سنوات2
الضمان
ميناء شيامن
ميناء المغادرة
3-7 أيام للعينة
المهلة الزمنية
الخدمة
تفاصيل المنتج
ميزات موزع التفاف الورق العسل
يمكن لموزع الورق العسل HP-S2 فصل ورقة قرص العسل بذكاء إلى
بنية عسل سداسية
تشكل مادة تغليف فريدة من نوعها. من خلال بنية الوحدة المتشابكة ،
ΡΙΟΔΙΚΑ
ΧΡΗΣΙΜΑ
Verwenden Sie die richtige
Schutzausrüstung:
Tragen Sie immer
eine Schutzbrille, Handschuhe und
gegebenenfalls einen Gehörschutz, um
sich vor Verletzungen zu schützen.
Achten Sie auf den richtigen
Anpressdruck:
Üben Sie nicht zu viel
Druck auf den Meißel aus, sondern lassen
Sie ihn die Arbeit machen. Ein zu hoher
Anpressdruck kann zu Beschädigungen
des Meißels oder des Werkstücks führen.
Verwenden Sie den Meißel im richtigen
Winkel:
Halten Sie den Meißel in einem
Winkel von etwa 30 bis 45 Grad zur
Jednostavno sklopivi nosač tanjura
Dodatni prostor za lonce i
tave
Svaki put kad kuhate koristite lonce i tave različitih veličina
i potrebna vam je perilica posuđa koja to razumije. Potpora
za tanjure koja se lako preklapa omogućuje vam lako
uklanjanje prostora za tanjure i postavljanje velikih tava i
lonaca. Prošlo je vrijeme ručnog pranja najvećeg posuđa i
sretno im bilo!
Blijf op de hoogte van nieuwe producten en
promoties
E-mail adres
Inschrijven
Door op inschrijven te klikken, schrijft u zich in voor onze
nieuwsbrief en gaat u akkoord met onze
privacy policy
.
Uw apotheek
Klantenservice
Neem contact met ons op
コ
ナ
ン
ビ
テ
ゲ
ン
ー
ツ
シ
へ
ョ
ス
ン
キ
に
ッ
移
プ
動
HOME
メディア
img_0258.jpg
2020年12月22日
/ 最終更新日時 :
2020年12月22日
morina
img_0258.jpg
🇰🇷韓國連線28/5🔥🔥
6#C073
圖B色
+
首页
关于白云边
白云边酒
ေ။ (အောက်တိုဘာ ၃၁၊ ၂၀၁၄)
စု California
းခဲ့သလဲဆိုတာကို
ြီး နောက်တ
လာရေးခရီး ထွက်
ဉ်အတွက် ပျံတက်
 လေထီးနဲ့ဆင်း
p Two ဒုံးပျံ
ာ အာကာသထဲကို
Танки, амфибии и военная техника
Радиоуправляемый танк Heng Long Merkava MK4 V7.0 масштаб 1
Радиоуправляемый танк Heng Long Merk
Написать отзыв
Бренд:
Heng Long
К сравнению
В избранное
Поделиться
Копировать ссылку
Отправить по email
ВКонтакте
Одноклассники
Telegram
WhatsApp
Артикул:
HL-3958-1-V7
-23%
----
- [EXERCISE GOAL]
From the entries above, give again exactly the lines running from the line with "تفاصيل المنتج" to the line with "i potrebna vam"; include both of those lines.

- [SOLUTION FOR THIS EXERCISE]
تفاصيل المنتج
ميزات موزع التفاف الورق العسل
يمكن لموزع الورق العسل HP-S2 فصل ورقة قرص العسل بذكاء إلى
بنية عسل سداسية
تشكل مادة تغليف فريدة من نوعها. من خلال بنية الوحدة المتشابكة ،
ΡΙΟΔΙΚΑ
ΧΡΗΣΙΜΑ
Verwenden Sie die richtige
Schutzausrüstung:
Tragen Sie immer
eine Schutzbrille, Handschuhe und
gegebenenfalls einen Gehörschutz, um
sich vor Verletzungen zu schützen.
Achten Sie auf den richtigen
Anpressdruck:
Üben Sie nicht zu viel
Druck auf den Meißel aus, sondern lassen
Sie ihn die Arbeit machen. Ein zu hoher
Anpressdruck kann zu Beschädigungen
des Meißels oder des Werkstücks führen.
Verwenden Sie den Meißel im richtigen
Winkel:
Halten Sie den Meißel in einem
Winkel von etwa 30 bis 45 Grad zur
Jednostavno sklopivi nosač tanjura
Dodatni prostor za lonce i
tave
Svaki put kad kuhate koristite lonce i tave različitih veličina
i potrebna vam je perilica posuđa koja to razumije. Potpora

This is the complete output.